Revoked by Rev. Rul. 57-362

Rev. Rul. 56-320

Advice has been requested concerning the basis for computing the tax on wire and equipment service, imposed by section 4251 of the Internal Revenue Code of 1954, in respect of charges made by a company to subscribers of its central television antenna service for the installation of wires from the central antenna to the subscribers' premises.

In the area covered by the company's central antenna system, some television set owners have their individual antennas. The company has offered to connect to its central antenna system, under the arrangements indicated below, the sets of those owners who subscribe to its service.

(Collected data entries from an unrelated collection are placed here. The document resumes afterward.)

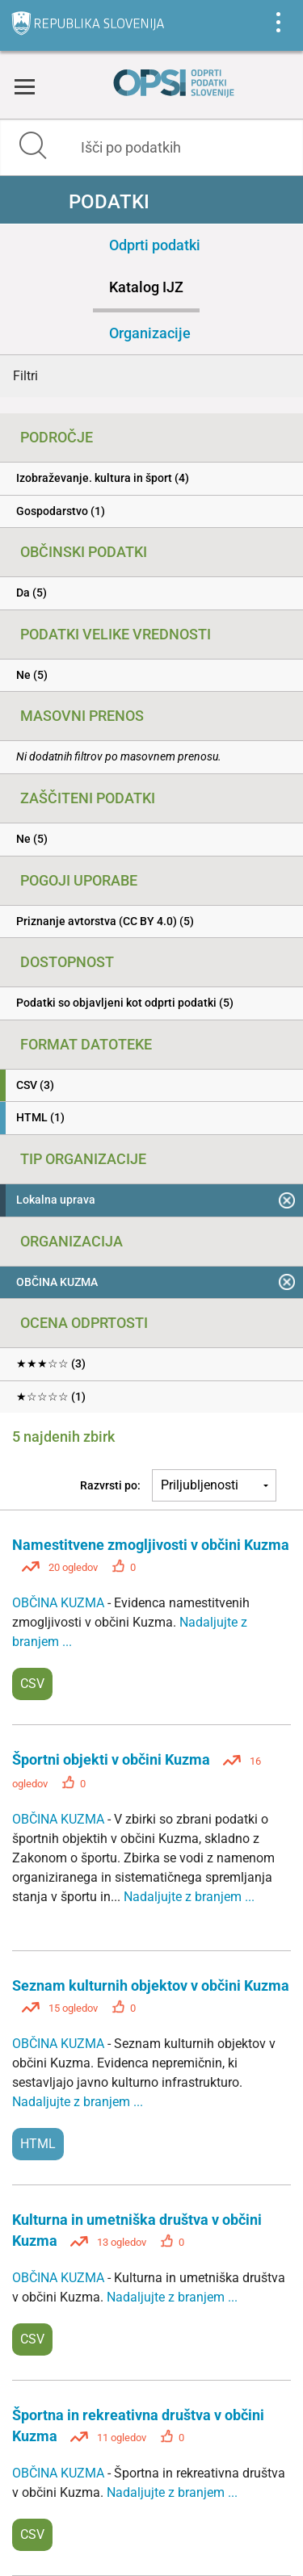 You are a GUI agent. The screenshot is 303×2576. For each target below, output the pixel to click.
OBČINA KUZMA (59, 1603)
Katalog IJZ (146, 287)
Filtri (25, 375)
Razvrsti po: (110, 1485)
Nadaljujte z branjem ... (189, 1896)
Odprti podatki (154, 245)
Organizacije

If the subscriber takes down his individual antenna and turns it over to the company, no charge is made to him for connecting his premises with the central antenna system. However, if the subscriber takes down his antenna but does not turn it over to the company, a charge of $30 is made to the subscriber for making the necessary installation or connection on his premises.

In the event the subscriber desires the company to take down his individual antenna, a nominal charge is made by the company regardless of whether the antenna is turned over to the company or retained by the subscriber. This nominal charge is in addition to the charge of $30 made for connecting his premises with the central antenna system where the subscriber does not turn over his individual antenna to the company.

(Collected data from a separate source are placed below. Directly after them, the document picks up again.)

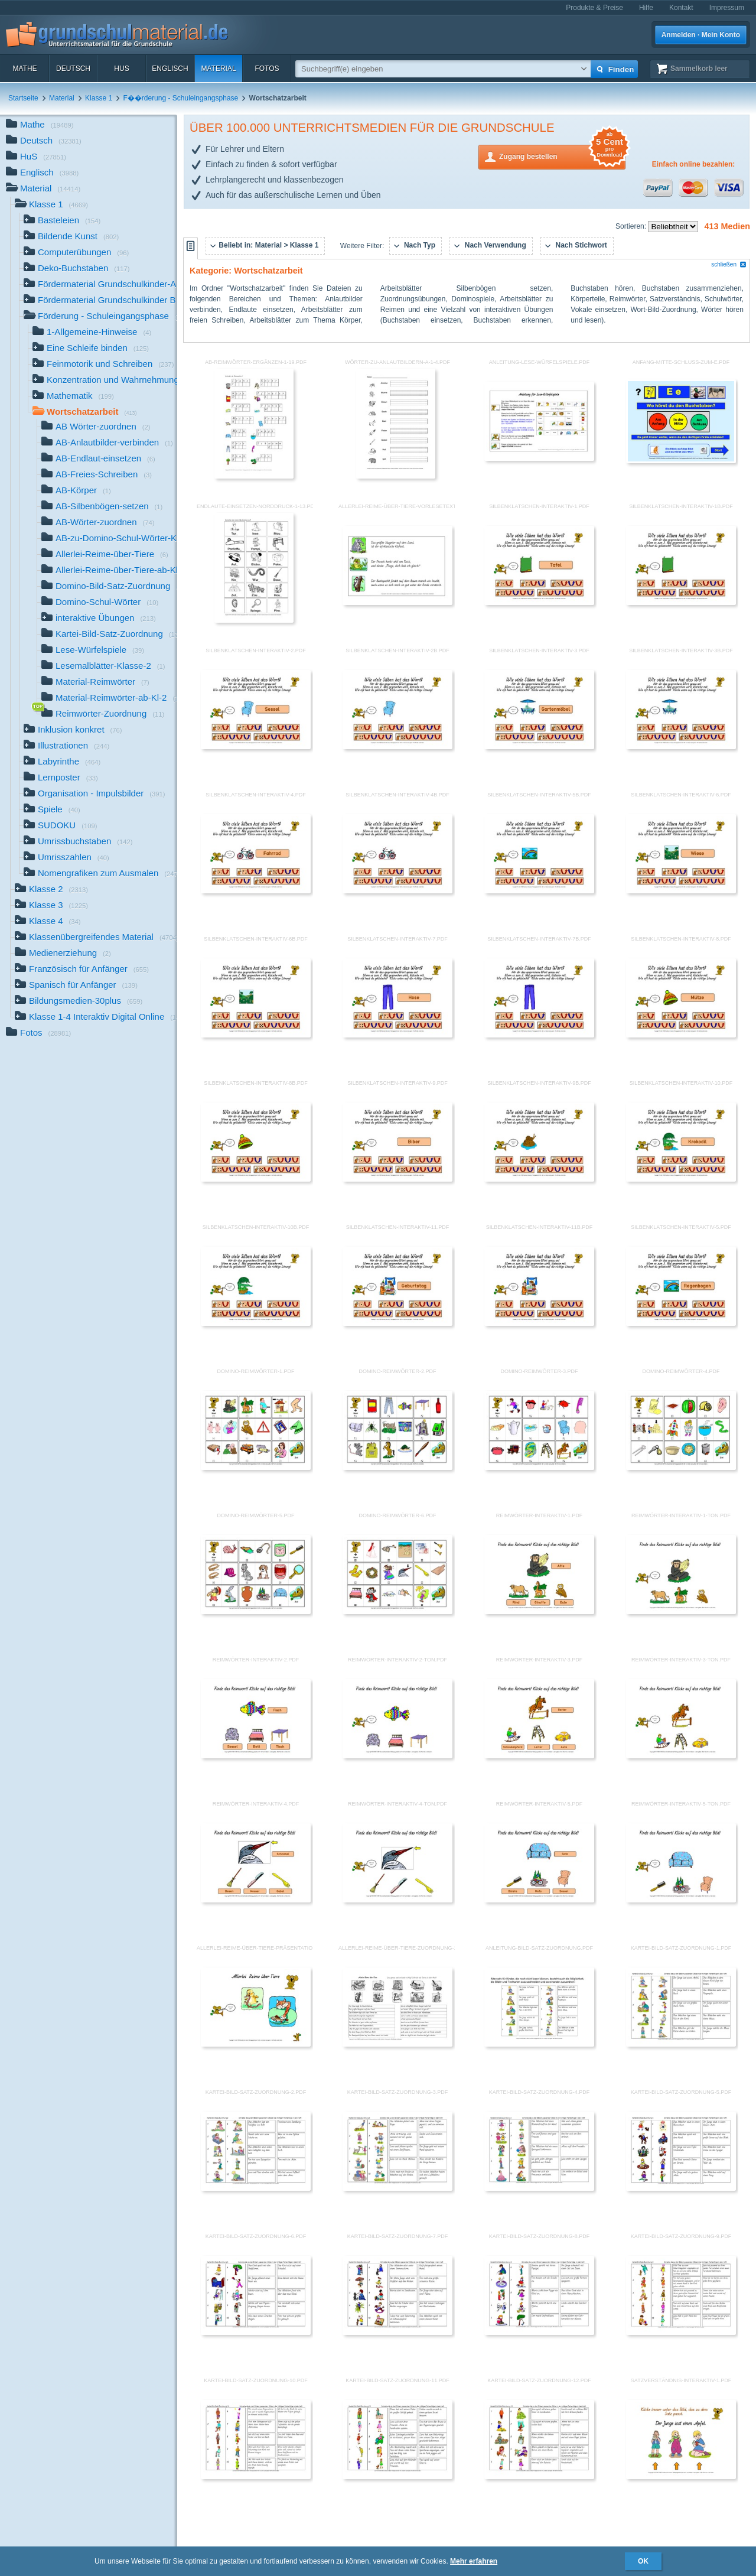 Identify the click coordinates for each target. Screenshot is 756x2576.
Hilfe (646, 8)
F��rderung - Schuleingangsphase (180, 98)
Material (218, 68)
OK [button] (643, 2561)
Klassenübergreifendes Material (96, 938)
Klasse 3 (51, 906)
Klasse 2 (51, 890)
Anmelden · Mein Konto (701, 35)
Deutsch (73, 68)
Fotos (267, 68)
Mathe (24, 68)
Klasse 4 (48, 922)
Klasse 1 (98, 98)
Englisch (170, 68)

Revenue Ruling 88, C.B. 1953-1, 467, holds that a television program service furnished over wires leading from a central receiving antenna to premises of subscribers constitutes a wire and equipment service within the meaning of the statute and that charges made in connection with the furnishing of such service, including installation charges, are subject to tax.

The communication taxes imposed under section 4251 of the Code apply to the amount paid for services and facilities whether payment therefor is made in money or money's worth. The tax applies equally whether charges for services or facilities furnished are paid or satisfied in money, merchandise, personal services, or other valuable consideration. Where an article is accepted in trade as a partial or full payment of a taxable charge, the amount so allowed on such trade-in is to be included in determining the tax due.

It is held that since, under the arrangements described above, an installation charge of $30 is made in cases where the subscriber does not turn in his antenna to the company, and no installation charge is made if an antenna is turned in, the amount of $30 is regarded as the amount allowed the subscriber by the company on the trade-in of his antenna. Accordingly, whether a cash payment of $30 is made by a subscriber or an antenna is turned in, the tax should be computed and collected by the company on the basis of that amount. However, under the circumstance described, the charge made by the company for the removal of a subscriber's individual antenna from his premises is not subject to tax if billed separately from the taxable installation and wire service charges. Compare with Rev. Rul. 56-319, page 835.